Drug companies, wholesalers, distributors and pharmacies won’t have to electronically track California’s drug supply until 2009, but Temecula-based FFF Enterprises is leading the nation in keeping its drug supply safe.
The privately held company, which supplies 80 percent of the nation’s hospitals with biopharmaceuticals such as flu vaccines and plasma products, has used a self-designed electronic system that traces the supply chain from manufacturer to patient since 2004.
The state Board of Pharmacy is feeling pressure from pharmaceutical companies to delay a second time the deadline by which companies must implement an ill-defined electronic drug tracking system known as an “e-pedigree,” said the board’s executive director, Virginia Herold.
This time, Herold said, the board could consider delaying the requirement , which the California Legislature passed in 2004 , to 2011.
But some fear added delays will increase the dangers to consumers.
The death of 21-year-old Andrea Benitez serves as a reminder of the prevalence of counterfeit drugs and smuggling in this border region.
Benitez died in March 2006 of an allergic reaction to what police believe was penicillin smuggled from Mexico, which she bought from a small San Diego grocery store.
Guilty Pleas
Last month, the owners of Golden Hill’s Acapulco’s Produce Market, Luis Eduardo Herrera, 59, and Olga Gonzalez de Herrera, 54, pleaded guilty to felony conspiracy to furnish a dangerous drug without a prescription. The market was not a licensed pharmacy.
Hector Chaidez, acting supervisor of the commercial fraud group at the U.S. Immigration and Customs Enforcement’s San Diego office, said trafficking pharmaceuticals continues to be a “constant problem” here.
“If we are talking about a few tablets in someone’s pocket walking across the border, (the person is less likely to face questioning), but if we’re talking about several large boxes, we call the trademark holder and they test it,” Chaidez said.
A widely implemented e-pedigree system may not have prevented Benitez’s death, but it might deter criminals from trying to counterfeit or smuggle and make it easier and quicker for officials to detect fakes, experts say.
FFF’s vice president of communications, KB Gressitt, said there needs to be more education to pharmacists and patients about counterfeit drugs and more affordable medicines to prevent people seeking back room cures.
“Our industry has been avoiding fixing this problem, and patients die,” Gressitt said. “If the industry doesn’t fix this problem, the Legislature will. The longer we wait, the more patients die.”
Reducing Risk
FFF cuts risk of counterfeiting, unethical pricing and diversion of drugs by buying only from manufacturers and selling only to health care providers, she said.
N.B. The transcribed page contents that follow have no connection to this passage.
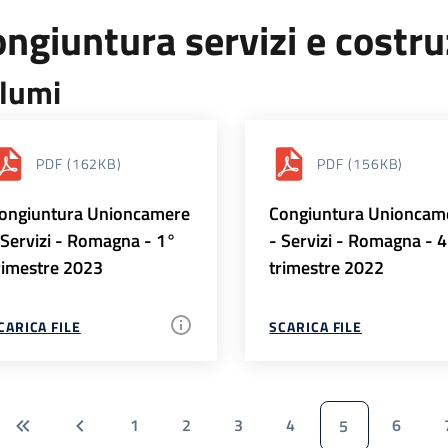
ngiuntura servizi e costr
lumi
PDF
(162KB)
PDF
(156KB)
ongiuntura Unioncamere
Congiuntura Unioncam
 Servizi - Romagna - 1°
- Servizi - Romagna - 
rimestre 2023
trimestre 2022
CARICA FILE
SCARICA FILE
1
2
3
4
6
5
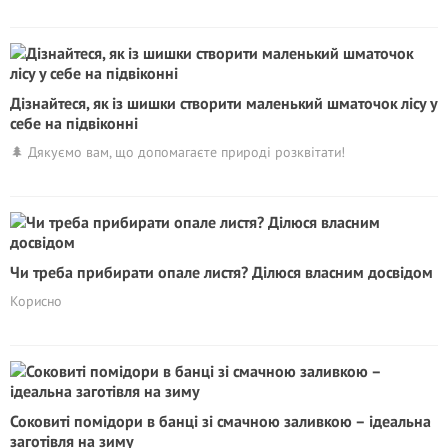
Дізнайтеся, як із шишки створити маленький шматочок лісу у
себе на підвіконні
🌲 Дякуємо вам, що допомагаєте природі розквітати!
Чи треба прибирати опале листя? Дiлюся власним досвідом
Корисно
Соковиті помідори в банці зі смачною заливкою – ідеальна
заготівля на зиму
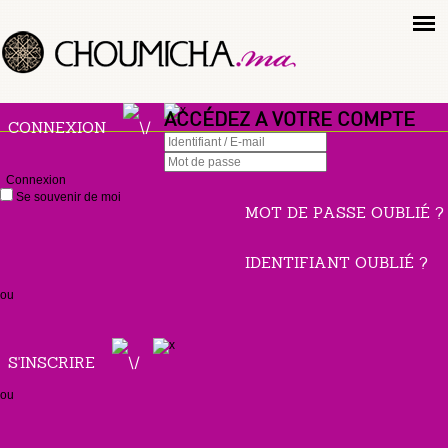
ACCÉDEZ A VOTRE COMPTE
CONNEXION
Connexion
Se souvenir de moi
MOT DE PASSE OUBLIÉ ?
IDENTIFIANT OUBLIÉ ?
ou
S'INSCRIRE
ou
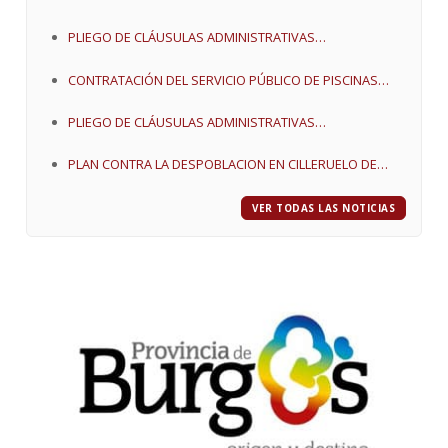
PLIEGO DE CLÁUSULAS ADMINISTRATIVAS
PARTICULARES PARA LA ADJUDICACIÓN POR CONCURSO
CONTRATACIÓN DEL SERVICIO PÚBLICO DE PISCINAS
DEL APROVECHAMIENTO CINEGÉTICO
MUNICIPALES Y EXPLOTACIÓN DEL BAR
CORRESPONDIENTE A LA CAZA MAYOR
PLIEGO DE CLÁUSULAS ADMINISTRATIVAS
PARTICULARES QUE HA DE REGIR EN LA ADJUDICACION
PLAN CONTRA LA DESPOBLACION EN CILLERUELO DE
DE LA GESTION DEL SERVICIO DE PISCINAS MUNICIPALES
ABAJO
Y BAR DE CILLERUELO DE ABAJO AÑO 2017
VER TODAS LAS NOTICIAS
In 2004, the Food and Drug Administration said e-pedigree implementation was feasible by 2007, citing the fact that stakeholders such as pharmaceutical companies told the agency it was a “realistic goal.”
The companies would be responsible for paying the cost of implementing the system, a figure unknown at this time.
Since 1987, federal law has required a pedigree, but the FDA said in 2006 that it does not yet have enough information to set standards for an e-pedigree.
Part of the confusion extends from the industry’s indecision on whether to use bar coding or RFID, which stands for radio frequency identification, to track drugs.
FFF recently decided to enhance its electronic pedigree system with help from Woburn, Mass.-based SupplyScape Corp., one of at least two companies with tracking technologies that are eager for regulators to adopt earlier mandates for e-pedigrees. SupplyScape and Mountain View’s VeriSign Inc. said last year that their systems are interoperable.
California companies must meet a Jan. 1, 2009, deadline , moved back by the pharmacy board last summer from Jan. 1, 2007.
Florida’s and Indiana’s deadlines went into effect last summer, and Texas and Nevada are also leading the way with new e-pedigree laws.
Quality Concerns
San Diego’s Amylin Pharmaceuticals Inc. declined to comment for the story and wouldn’t say what type of tracking system it uses to ensure the integrity of its two FDA-approved diabetes drugs, Symlin and Byetta.
Gressitt said there is concern that RFID could affect the quality of biologic products, made of living matter, such as Amylin’s drugs.
Pfizer Inc., with 1,000 workers in its La Jolla facility, has extended the RFID tracking program it has been using to trace Viagra to include arthritis drug Celebrex.
“It’s one of those we find that’s been counterfeited, and it’s made at more than one site, so it gives us extra protection,” said Pfizer spokesman Bryant Haskins.